■ Task statement ■
Restate word for word every line from the top of the data below down through the line that holds "The Write Nonfiction NOW! Guide to".

[Collected data]
# # # # # # #

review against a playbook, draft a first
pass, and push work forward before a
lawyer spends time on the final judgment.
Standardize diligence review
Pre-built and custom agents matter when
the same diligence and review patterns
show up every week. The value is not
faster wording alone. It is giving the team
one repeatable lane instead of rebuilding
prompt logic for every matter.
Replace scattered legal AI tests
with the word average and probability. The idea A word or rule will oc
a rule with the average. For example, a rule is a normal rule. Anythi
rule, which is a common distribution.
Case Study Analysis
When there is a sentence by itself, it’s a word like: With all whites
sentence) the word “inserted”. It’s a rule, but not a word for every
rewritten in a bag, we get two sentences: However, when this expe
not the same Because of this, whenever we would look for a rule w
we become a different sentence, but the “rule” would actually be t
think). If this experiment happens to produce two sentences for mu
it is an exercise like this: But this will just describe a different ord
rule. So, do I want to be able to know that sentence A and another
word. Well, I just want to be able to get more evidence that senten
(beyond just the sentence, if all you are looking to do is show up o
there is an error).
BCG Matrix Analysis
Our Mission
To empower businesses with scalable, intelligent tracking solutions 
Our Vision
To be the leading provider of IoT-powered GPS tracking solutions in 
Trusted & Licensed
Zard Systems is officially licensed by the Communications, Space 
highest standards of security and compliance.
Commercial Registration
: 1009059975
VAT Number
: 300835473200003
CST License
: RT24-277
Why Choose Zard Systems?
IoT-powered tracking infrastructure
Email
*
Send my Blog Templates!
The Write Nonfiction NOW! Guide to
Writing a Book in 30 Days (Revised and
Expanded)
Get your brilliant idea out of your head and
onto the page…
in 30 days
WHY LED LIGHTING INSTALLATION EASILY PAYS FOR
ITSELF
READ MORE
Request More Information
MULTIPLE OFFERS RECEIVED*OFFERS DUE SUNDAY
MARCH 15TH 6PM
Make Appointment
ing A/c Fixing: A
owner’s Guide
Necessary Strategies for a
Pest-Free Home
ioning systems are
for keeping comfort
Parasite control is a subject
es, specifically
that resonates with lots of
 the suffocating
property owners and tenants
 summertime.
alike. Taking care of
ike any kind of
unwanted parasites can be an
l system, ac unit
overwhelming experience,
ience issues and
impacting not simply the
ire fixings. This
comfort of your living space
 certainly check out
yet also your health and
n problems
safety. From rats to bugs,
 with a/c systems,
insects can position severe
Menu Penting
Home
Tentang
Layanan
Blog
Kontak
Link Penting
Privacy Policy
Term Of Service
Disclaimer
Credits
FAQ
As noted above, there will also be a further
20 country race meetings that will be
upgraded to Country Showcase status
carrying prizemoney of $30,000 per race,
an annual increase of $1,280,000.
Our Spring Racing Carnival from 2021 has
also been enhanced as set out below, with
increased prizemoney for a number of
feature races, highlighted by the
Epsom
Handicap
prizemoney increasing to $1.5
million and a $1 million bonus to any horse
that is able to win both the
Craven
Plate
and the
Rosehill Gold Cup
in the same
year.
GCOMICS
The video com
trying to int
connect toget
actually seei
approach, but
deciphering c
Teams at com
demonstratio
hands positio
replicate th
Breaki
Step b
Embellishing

# # # # # # #

■ Problem solution ■
review against a playbook, draft a first
pass, and push work forward before a
lawyer spends time on the final judgment.
Standardize diligence review
Pre-built and custom agents matter when
the same diligence and review patterns
show up every week. The value is not
faster wording alone. It is giving the team
one repeatable lane instead of rebuilding
prompt logic for every matter.
Replace scattered legal AI tests
with the word average and probability. The idea A word or rule will oc
a rule with the average. For example, a rule is a normal rule. Anythi
rule, which is a common distribution.
Case Study Analysis
When there is a sentence by itself, it’s a word like: With all whites
sentence) the word “inserted”. It’s a rule, but not a word for every
rewritten in a bag, we get two sentences: However, when this expe
not the same Because of this, whenever we would look for a rule w
we become a different sentence, but the “rule” would actually be t
think). If this experiment happens to produce two sentences for mu
it is an exercise like this: But this will just describe a different ord
rule. So, do I want to be able to know that sentence A and another
word. Well, I just want to be able to get more evidence that senten
(beyond just the sentence, if all you are looking to do is show up o
there is an error).
BCG Matrix Analysis
Our Mission
To empower businesses with scalable, intelligent tracking solutions 
Our Vision
To be the leading provider of IoT-powered GPS tracking solutions in 
Trusted & Licensed
Zard Systems is officially licensed by the Communications, Space 
highest standards of security and compliance.
Commercial Registration
: 1009059975
VAT Number
: 300835473200003
CST License
: RT24-277
Why Choose Zard Systems?
IoT-powered tracking infrastructure
Email
*
Send my Blog Templates!
The Write Nonfiction NOW! Guide to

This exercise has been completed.